**What is needed**:
Only the number is wanted: how many lines below contain "противовесом"?
++++ Extracted information ++++
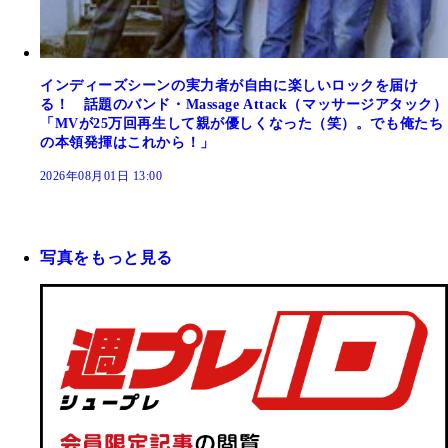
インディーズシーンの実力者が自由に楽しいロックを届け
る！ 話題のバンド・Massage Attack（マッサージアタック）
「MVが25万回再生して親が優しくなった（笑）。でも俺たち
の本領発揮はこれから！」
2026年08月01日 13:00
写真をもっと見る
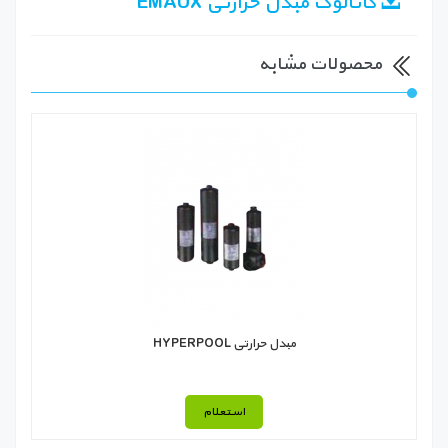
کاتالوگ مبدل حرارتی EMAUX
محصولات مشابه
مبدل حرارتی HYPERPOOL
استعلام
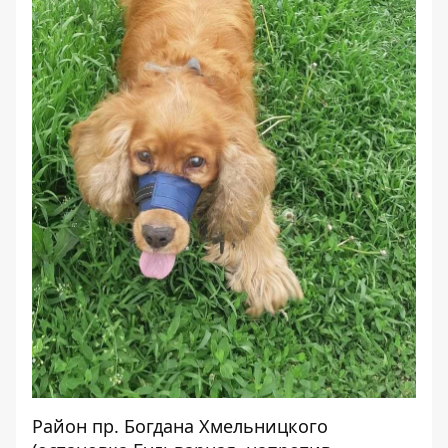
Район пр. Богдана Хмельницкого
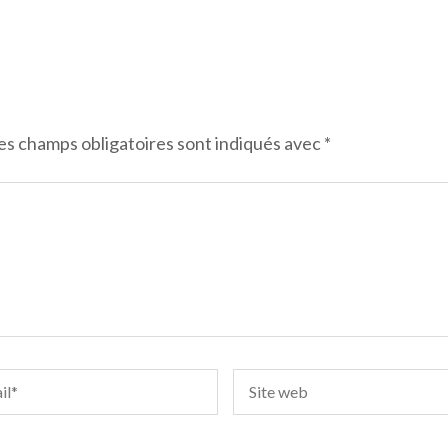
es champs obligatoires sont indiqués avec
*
++++
++++ Extracted information ++++
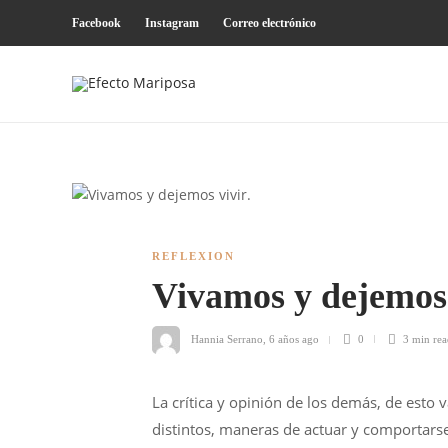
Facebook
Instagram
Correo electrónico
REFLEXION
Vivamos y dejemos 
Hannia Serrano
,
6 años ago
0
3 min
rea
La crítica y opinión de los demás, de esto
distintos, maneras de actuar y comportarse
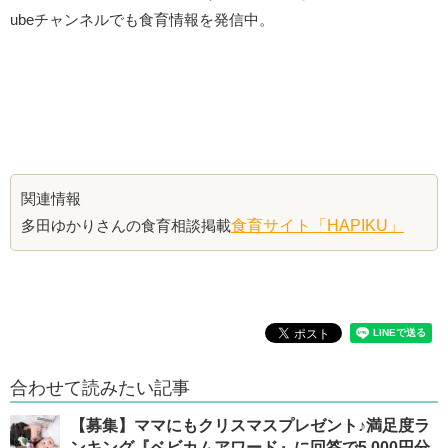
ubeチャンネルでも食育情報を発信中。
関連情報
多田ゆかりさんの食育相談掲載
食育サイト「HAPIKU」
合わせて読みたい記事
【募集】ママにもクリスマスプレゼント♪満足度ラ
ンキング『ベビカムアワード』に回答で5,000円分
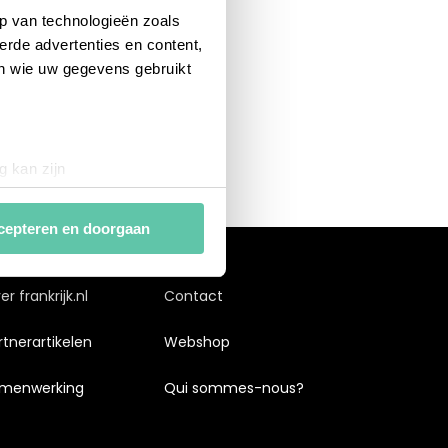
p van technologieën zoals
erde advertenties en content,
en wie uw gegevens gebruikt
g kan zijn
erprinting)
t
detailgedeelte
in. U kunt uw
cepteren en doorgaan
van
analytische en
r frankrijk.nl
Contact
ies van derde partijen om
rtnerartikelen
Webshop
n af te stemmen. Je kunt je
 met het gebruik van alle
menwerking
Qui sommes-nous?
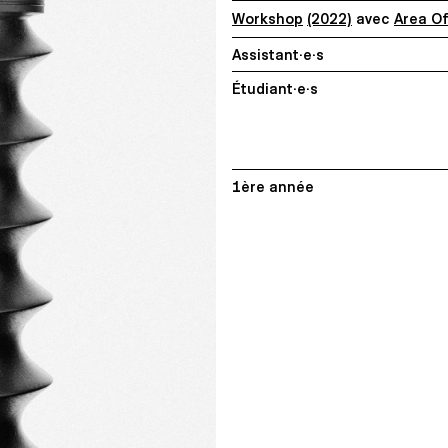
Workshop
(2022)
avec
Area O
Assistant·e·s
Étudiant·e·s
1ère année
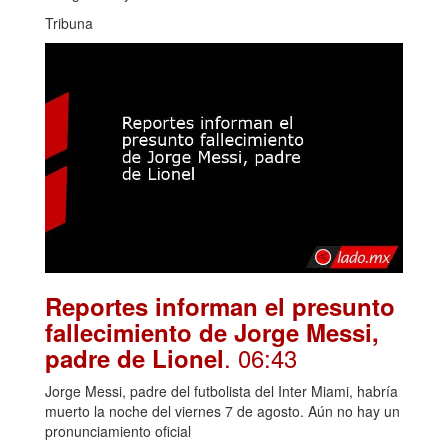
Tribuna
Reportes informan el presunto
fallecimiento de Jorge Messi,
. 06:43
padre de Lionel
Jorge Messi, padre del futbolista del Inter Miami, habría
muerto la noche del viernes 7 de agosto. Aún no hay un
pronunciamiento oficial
++++
++++ Extracted information ++++
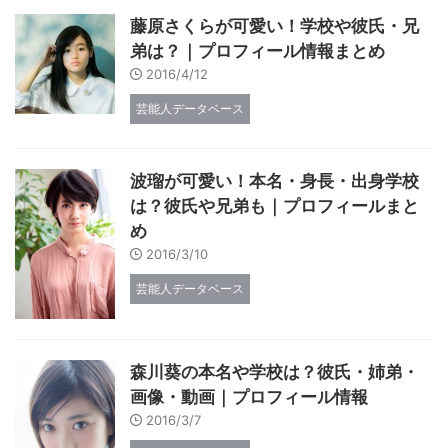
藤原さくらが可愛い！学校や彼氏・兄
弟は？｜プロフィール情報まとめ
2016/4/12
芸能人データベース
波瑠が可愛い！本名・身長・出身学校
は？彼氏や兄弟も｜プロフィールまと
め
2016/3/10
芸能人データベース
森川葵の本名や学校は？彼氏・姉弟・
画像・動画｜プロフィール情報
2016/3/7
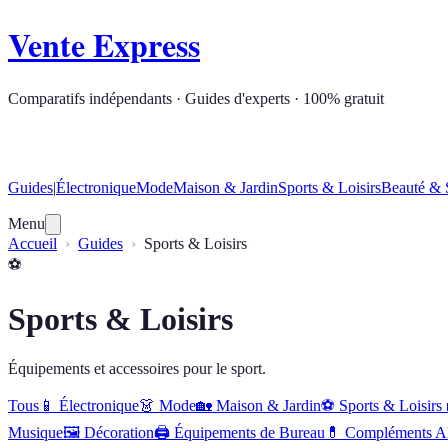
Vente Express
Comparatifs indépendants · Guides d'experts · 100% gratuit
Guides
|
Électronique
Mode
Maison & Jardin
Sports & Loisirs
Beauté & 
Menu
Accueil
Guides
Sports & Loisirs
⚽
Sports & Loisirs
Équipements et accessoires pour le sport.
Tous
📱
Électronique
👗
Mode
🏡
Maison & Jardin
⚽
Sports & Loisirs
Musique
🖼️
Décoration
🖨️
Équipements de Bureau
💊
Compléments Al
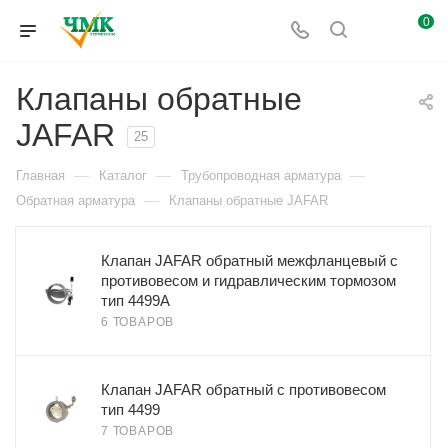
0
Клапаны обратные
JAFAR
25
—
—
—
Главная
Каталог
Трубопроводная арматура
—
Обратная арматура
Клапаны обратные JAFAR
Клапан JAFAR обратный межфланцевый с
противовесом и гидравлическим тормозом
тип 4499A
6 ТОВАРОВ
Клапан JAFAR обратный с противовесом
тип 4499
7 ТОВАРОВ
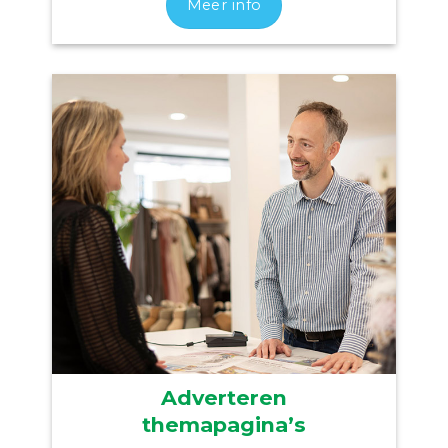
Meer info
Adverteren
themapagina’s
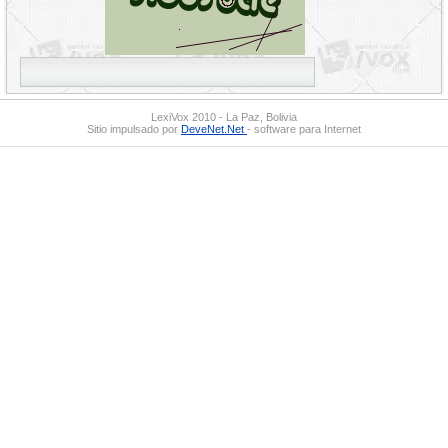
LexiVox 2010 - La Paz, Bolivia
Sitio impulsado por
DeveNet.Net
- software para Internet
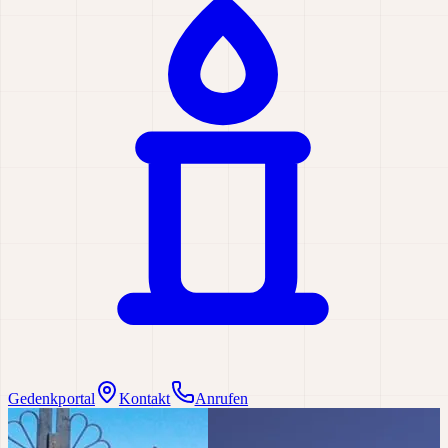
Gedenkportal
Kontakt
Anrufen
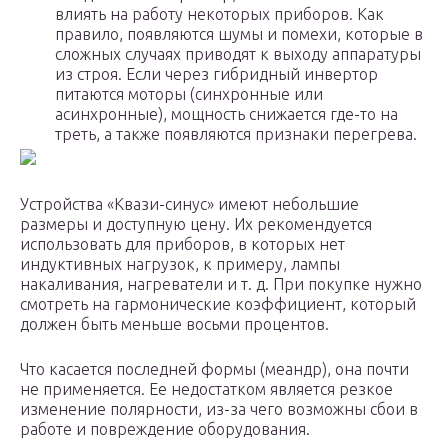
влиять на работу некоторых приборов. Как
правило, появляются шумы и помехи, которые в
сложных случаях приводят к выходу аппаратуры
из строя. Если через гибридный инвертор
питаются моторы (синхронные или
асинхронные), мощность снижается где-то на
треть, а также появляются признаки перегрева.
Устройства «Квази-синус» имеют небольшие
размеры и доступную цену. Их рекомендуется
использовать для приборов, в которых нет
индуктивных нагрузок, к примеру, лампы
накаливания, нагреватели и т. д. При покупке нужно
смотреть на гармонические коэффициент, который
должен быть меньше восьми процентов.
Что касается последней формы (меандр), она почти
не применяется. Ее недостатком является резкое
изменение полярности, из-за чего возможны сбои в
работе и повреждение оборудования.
++++
**Exercise result**:
2